El cierre fue abrupto. Muchos se enteraron por las persianas bajas. Otros, por los carteles en las ventanas. Y la pregunta se repitió en los alrededores: ¿Qué pasó con el Dorrego? Durante meses no hubo respuestas claras. Algunas versiones hablaban de problemas con la concesión; otras, de decisiones administrativas.
En ese contexto, la noticia de la reapertura generó entusiasmo. Pablo Durán, quien ya administra el restaurante El Federal y otros bares notables, se hizo cargo y anticipa que la idea es respetar la identidad del Dorrego: mantener la ambientación original, conservar las prácticas tradicionales del café porteño y devolverle al bar su rol de espacio cultural.
“El Dorrego va a volver a ser lo que fue: un lugar de encuentro, con una carta simple pero cuidada, con café, medialunas, copas y picadas”, señala Durán. Y agrega que uno de los desafíos será volver a conectar con los vecinos del barrio, que son quienes le dan vida al lugar más allá del atractivo turístico.

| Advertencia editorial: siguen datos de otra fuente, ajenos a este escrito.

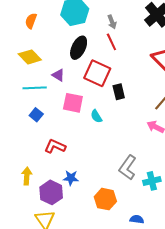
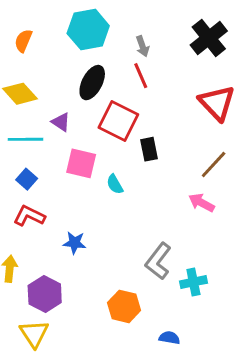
red L-shape: (55, 146) -> (29, 216), moved
blue star: (71, 178) -> (75, 243), moved

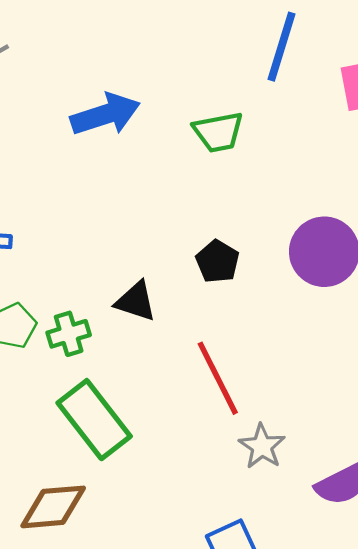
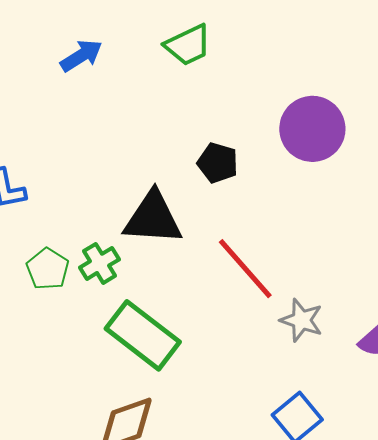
blue arrow: (105, 114) -> (81, 56), size x0.7
black triangle: (136, 301) -> (153, 218), size x1.5

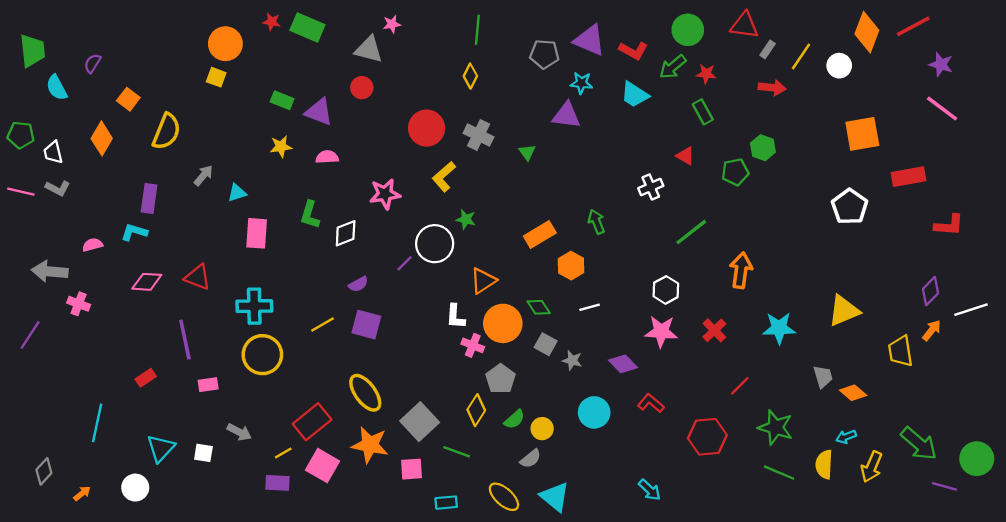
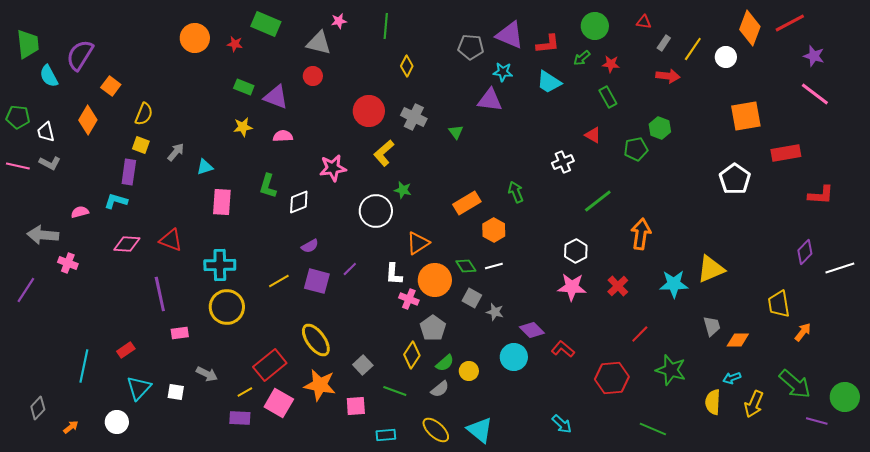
red star: (272, 22) -> (235, 44), moved
red triangle: (744, 25) -> (644, 22), size x0.6
green line: (477, 30) -> (386, 26), moved
red L-shape: (633, 51) -> (548, 44), turned -35
purple semicircle: (92, 63) -> (80, 55), size x1.8
green arrow: (673, 67) -> (582, 58), size x0.7
yellow square: (216, 77) -> (141, 145), moved
yellow semicircle: (166, 132) -> (144, 114), size x0.7
purple line: (405, 263) -> (350, 269), moved
white line: (590, 307) -> (494, 266), moved
yellow triangle: (844, 311) -> (711, 269), moved
orange arrow: (932, 330) -> (803, 332), moved
purple diamond: (623, 364) -> (532, 330), moved
red rectangle: (146, 378) -> (126, 350), moved
orange diamond: (853, 393) -> (738, 340), turned -40
gray square: (420, 422) -> (363, 365), size x0.6
gray semicircle: (531, 459) -> (440, 389), moved
green line: (779, 473) -> (653, 429), moved

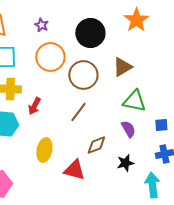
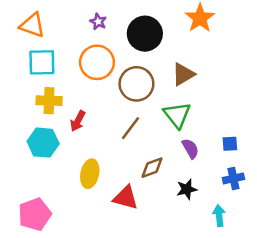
purple star: (41, 25) -> (98, 22), moved
green triangle: (134, 101) -> (177, 115), moved, turned 40
cyan arrow: (152, 185) -> (219, 216), size x0.7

Pero la puesta en valor del bar no fue sencilla ni rápida. “Hubo que hacer muchas redes. La estructura estaba detenida en el tiempo de hace 40 años, no se le gastó un peso nunca”, cuenta Durán. “Entonces hubo que hacer instalación eléctrica nueva, instalación de gas nueva, no tenía cocina, tuvimos que hacer los baños nuevos, una cocina nueva. Se desarmó toda la barra, todos los muebles de madera, todo se lo llevó, se lo guardó en un galpón y se hizo toda la parte civil de infraestructura: gas, agua, luz, una cocina nueva, baños nuevos. Y después se volvió a traer todo y montarlo de vuelta.”
El proceso fue largo porque, además de poner el espacio en condiciones para su funcionamiento, la intención fue preservar su esencia. “Todo el aspecto del mobiliario del negocio va a quedar original como estaba. Se lo está reparando, pero dentro de toda su originalidad. No se cambió absolutamente nada, se está restaurando, poniendo en valor todo. Vas a entrar y vas a ver todo como era. Pero con un negocio que funcione, que va a tener baños como la gente, una cocina como la gente, va a poder hacer una propuesta gastronómica”, explica Durán. Y reconoce: “No es lo mismo que hacer una obra nueva, lleva mucho más tiempo, hay que trabajar con personal muy especializado y se tarda. Pero bueno, estamos tratando de ver si podemos abrir ya entre septiembre y los primeros días de octubre”.